Properly generalized implementation seems well over my head, so I will
settle for a hacked-in solution for my particular case. My bonds will allow
re-binding, and I have a reasonable number of them, so I think I am safe in
this aspect. I will start working on this and very likely come back with
more questions.
But for now, I have one more question :
Let's say I have a tabulated bond between two particles. The table is as
long as the box size (let's say 10 nm) and it is a lj-cos potential so it
allows complete dissociation of these two particles. I get an error if
these particles get further than some threshold during simulation. I
believe that this threshold is due to domain decomposition. I want to have
tables as long as the box to allow complete dissociation. This way I will
not need any non-bonded interactions for my hydrogen bonds. Would it be
possible to ignore this threshold for my "hydrogen bonded" particles?

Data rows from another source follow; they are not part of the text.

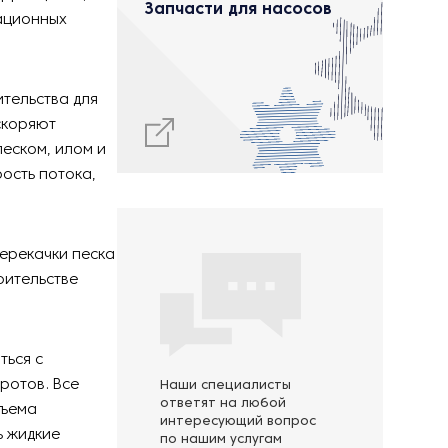
Запчасти для насосов
ационных
ительства для
скоряют
песком, илом и
рость потока,
перекачки песка
оительстве
ться с
ротов. Все
Наши специалисты
ответят на любой
дъема
интересующий вопрос
ь жидкие
по нашим услугам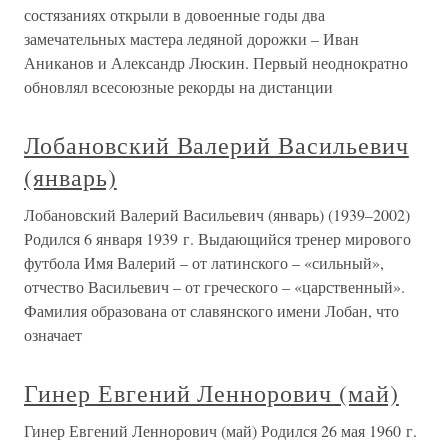
состязаниях открыли в довоенные годы два
замечательных мастера ледяной дорожки – Иван
Аниканов и Александр Люскин. Первый неоднократно
обновлял всесоюзные рекорды на дистанции
Лобановский Валерий Васильевич
(январь)
Лобановский Валерий Васильевич (январь) (1939–2002)
Родился 6 января 1939 г. Выдающийся тренер мирового
футбола Имя Валерий – от латинского – «сильный»,
отчество Васильевич – от греческого – «царственный».
Фамилия образована от славянского имени Лобан, что
означает
Гинер Евгений Леннорович (май)
Гинер Евгений Леннорович (май) Родился 26 мая 1960 г.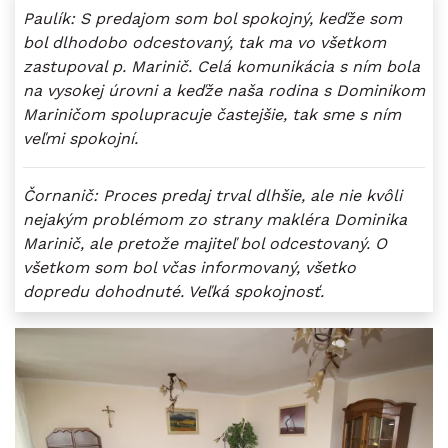
Paulík: S predajom som bol spokojný, keďže som
bol dlhodobo odcestovaný, tak ma vo všetkom
zastupoval p. Marinič. Celá komunikácia s ním bola
na vysokej úrovni a keďže naša rodina s Dominikom
Mariničom spolupracuje častejšie, tak sme s ním
veľmi spokojní.
Čornanič: Proces predaj trval dlhšie, ale nie kvôli
nejakým problémom zo strany makléra Dominika
Marinič, ale pretože majiteľ bol odcestovaný. O
všetkom som bol včas informovaný, všetko
dopredu dohodnuté. Veľká spokojnosť.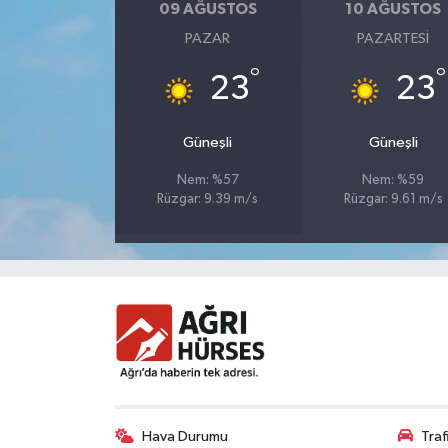
09 AĞUSTOS
10 AĞUSTOS
PAZAR
PAZARTESI
°
°
23
23
Güneşli
Güneşli
Nem: %57
Nem: %59
Rüzgar: 9.39 m/s
Rüzgar: 9.61 m/s
Hava Durumu
Tra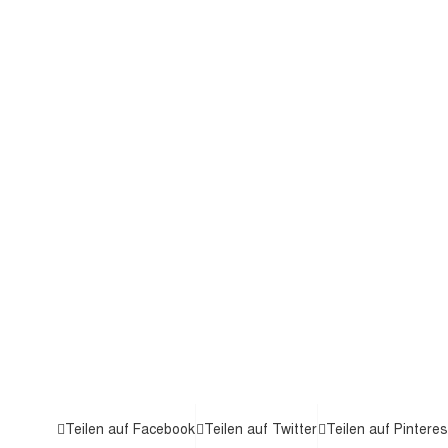
Teilen auf Facebook
Teilen auf Twitter
Teilen auf Pinteres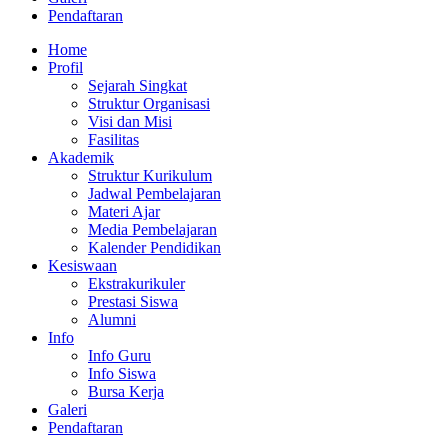
Pendaftaran
Home
Profil
Sejarah Singkat
Struktur Organisasi
Visi dan Misi
Fasilitas
Akademik
Struktur Kurikulum
Jadwal Pembelajaran
Materi Ajar
Media Pembelajaran
Kalender Pendidikan
Kesiswaan
Ekstrakurikuler
Prestasi Siswa
Alumni
Info
Info Guru
Info Siswa
Bursa Kerja
Galeri
Pendaftaran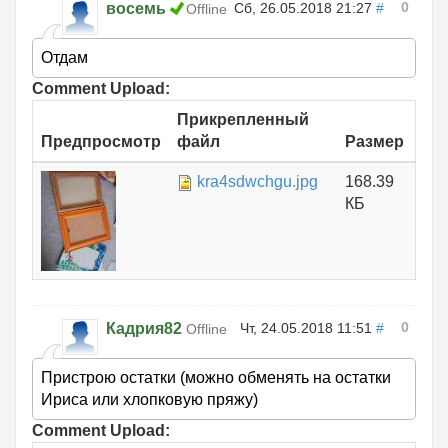
0
восемь
Сб, 26.05.2018 21:27
#
Offline
Отдам
Comment Upload:
Прикрепленный
Предпросмотр
файл
Размер
kra4sdwchgu.jpg
168.39
КБ
0
Кадрия82
Чт, 24.05.2018 11:51
#
Offline
Пристрою остатки (можно обменять на остатки
Ириса или хлопковую пряжу)
Comment Upload: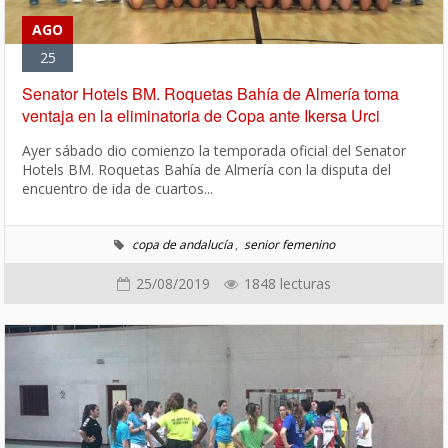
AGO
25
Senator Hotels BM. Roquetas Bahía de Almería toma
ventaja en la eliminatoria de Copa ante Ikersa Urci
Ayer sábado dio comienzo la temporada oficial del Senator
Hotels BM. Roquetas Bahía de Almería con la disputa del
encuentro de ida de cuartos...
copa de andalucía
,
senior femenino
25/08/2019
1848 lecturas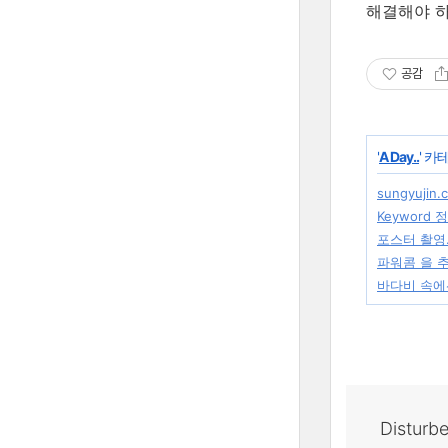
해결해야 하
공감
'
A Day..
' 카
sungyujin.
Keyword 
포스터 촬영.
파워콤 을 추
바다비 속에
Disturb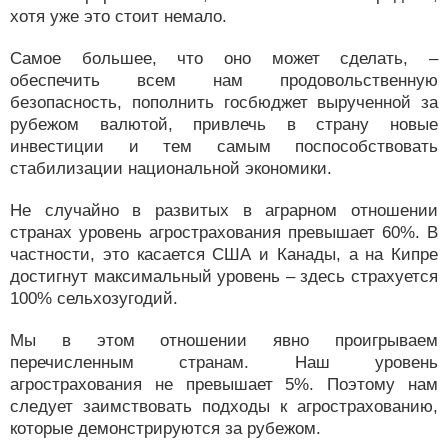
хотя уже это стоит немало.
Самое большее, что оно может сделать, –
обеспечить всем нам продовольственную
безопасность, пополнить госбюджет вырученной за
рубежом валютой, привлечь в страну новые
инвестиции и тем самым поспособствовать
стабилизации национальной экономики.
Не случайно в развитых в аграрном отношении
странах уровень агрострахования превышает 60%. В
частности, это касается США и Канады, а на Кипре
достигнут максимальный уровень – здесь страхуется
100% сельхозугодий.
Мы в этом отношении явно проигрываем
перечисленным странам. Наш уровень
агрострахования не превышает 5%. Поэтому нам
следует заимствовать подходы к агрострахованию,
которые демонстрируются за рубежом.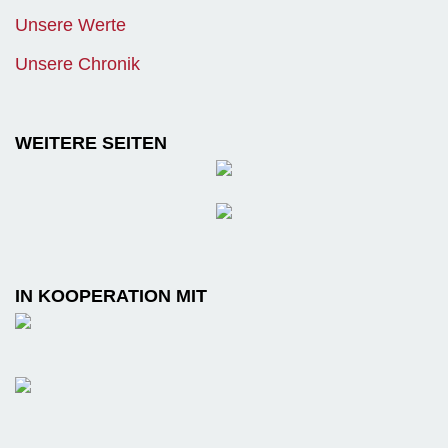
Unsere Werte
Unsere Chronik
WEITERE SEITEN
IN KOOPERATION MIT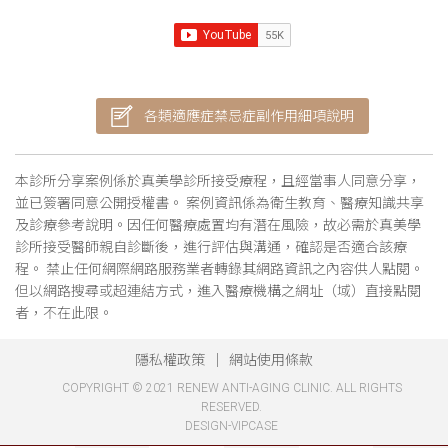
各類適應症禁忌症副作用細項說明
本診所分享案例係於真美學診所接受療程，且經當事人同意分享，
並已簽署同意公開授權書。 案例資訊係為衛生教育、醫療知識共享
及診療參考說明。因任何醫療處置均有潛在風險，故必需於真美學
診所接受醫師親自診斷後，進行評估與溝通，確認是否適合該療
程。 禁止任何網際網路服務業者轉錄其網路資訊之內容供人點閱。
但以網路搜尋或超連結方式，進入醫療機構之網址（域）直接點閱
者，不在此限。
隱私權政策
網站使用條款
COPYRIGHT © 2021 RENEW ANTI-AGING CLINIC. ALL RIGHTS
RESERVED.
DESIGN-VIPCASE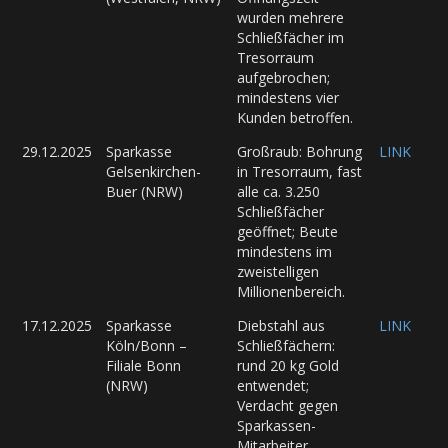
wurden mehrere
Schließfächer im
Tresorraum
aufgebrochen;
mindestens vier
Kunden betroffen.
29.12.2025
Sparkasse
Großraub: Bohrung
LINK
Gelsenkirchen-
in Tresorraum, fast
Buer (NRW)
alle ca. 3.250
Schließfächer
geöffnet; Beute
mindestens im
zweistelligen
Millionenbereich.
17.12.2025
Sparkasse
Diebstahl aus
LINK
Köln/Bonn –
Schließfächern:
Filiale Bonn
rund 20 kg Gold
(NRW)
entwendet;
Verdacht gegen
Sparkassen-
Mitarbeiter.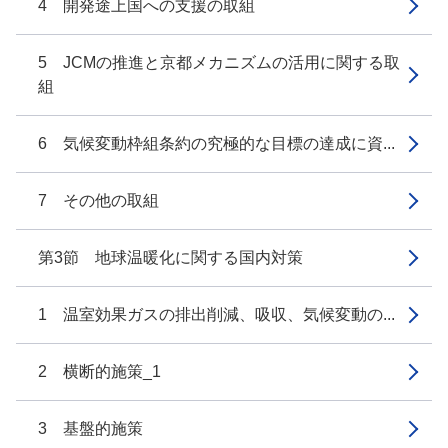
4 開発途上国への支援の取組
5 JCMの推進と京都メカニズムの活用に関する取
組
6 気候変動枠組条約の究極的な目標の達成に資...
7 その他の取組
第3節 地球温暖化に関する国内対策
1 温室効果ガスの排出削減、吸収、気候変動の...
2 横断的施策_1
3 基盤的施策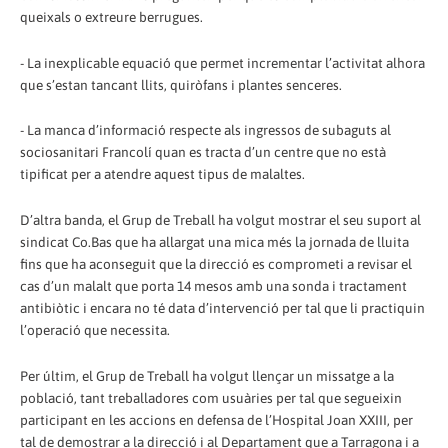
queixals o extreure berrugues.
- La inexplicable equació que permet incrementar l’activitat alhora
que s’estan tancant llits, quiròfans i plantes senceres.
- La manca d’informació respecte als ingressos de subaguts al
sociosanitari Francolí quan es tracta d’un centre que no està
tipificat per a atendre aquest tipus de malaltes.
D’altra banda, el Grup de Treball ha volgut mostrar el seu suport al
sindicat Co.Bas que ha allargat una mica més la jornada de lluita
fins que ha aconseguit que la direcció es comprometi a revisar el
cas d’un malalt que porta 14 mesos amb una sonda i tractament
antibiòtic i encara no té data d’intervenció per tal que li practiquin
l’operació que necessita.
Per últim, el Grup de Treball ha volgut llençar un missatge a la
població, tant treballadores com usuàries per tal que segueixin
participant en les accions en defensa de l’Hospital Joan XXIII, per
tal de demostrar a la direcció i al Departament que a Tarragona i a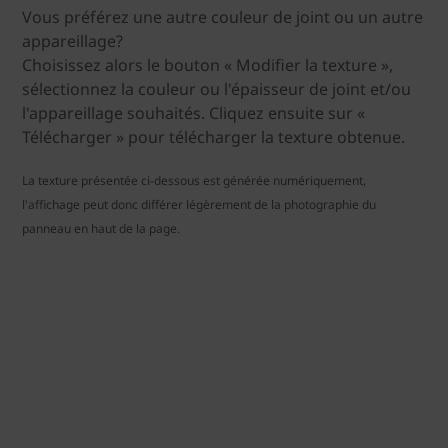
Vous préférez une autre couleur de joint ou un autre
appareillage?
Choisissez alors le bouton « Modifier la texture »,
sélectionnez la couleur ou l'épaisseur de joint et/ou
l'appareillage souhaités. Cliquez ensuite sur «
Télécharger » pour télécharger la texture obtenue.
La texture présentée ci-dessous est générée numériquement,
l'affichage peut donc différer légèrement de la photographie du
panneau en haut de la page.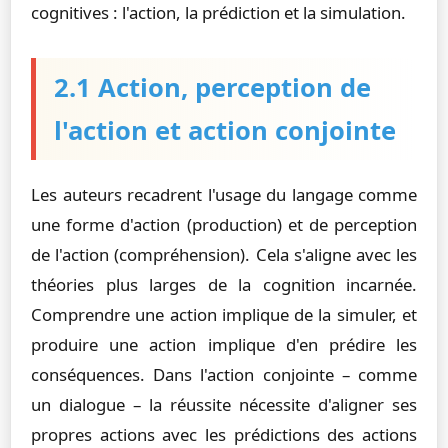
cognitives : l'action, la prédiction et la simulation.
2.1 Action, perception de
l'action et action conjointe
Les auteurs recadrent l'usage du langage comme
une forme d'action (production) et de perception
de l'action (compréhension). Cela s'aligne avec les
théories plus larges de la cognition incarnée.
Comprendre une action implique de la simuler, et
produire une action implique d'en prédire les
conséquences. Dans l'action conjointe – comme
un dialogue – la réussite nécessite d'aligner ses
propres actions avec les prédictions des actions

Particle decomposition comes to mind, but it says "only whole molecules can
be assigned to a processor" in the manual, which locks me into a single
processor as I have one enormous coarse grained molecule.
Cheers
Murat
On Thu, Oct 4, 2012 at 4:26 PM, Berk Hess <hess at kth.se> wrote:
> Hi,
>
> If you want to this completely generally, you would need 3-body non-bonded
> interactions. Gromacs is not well suited (yet) for this.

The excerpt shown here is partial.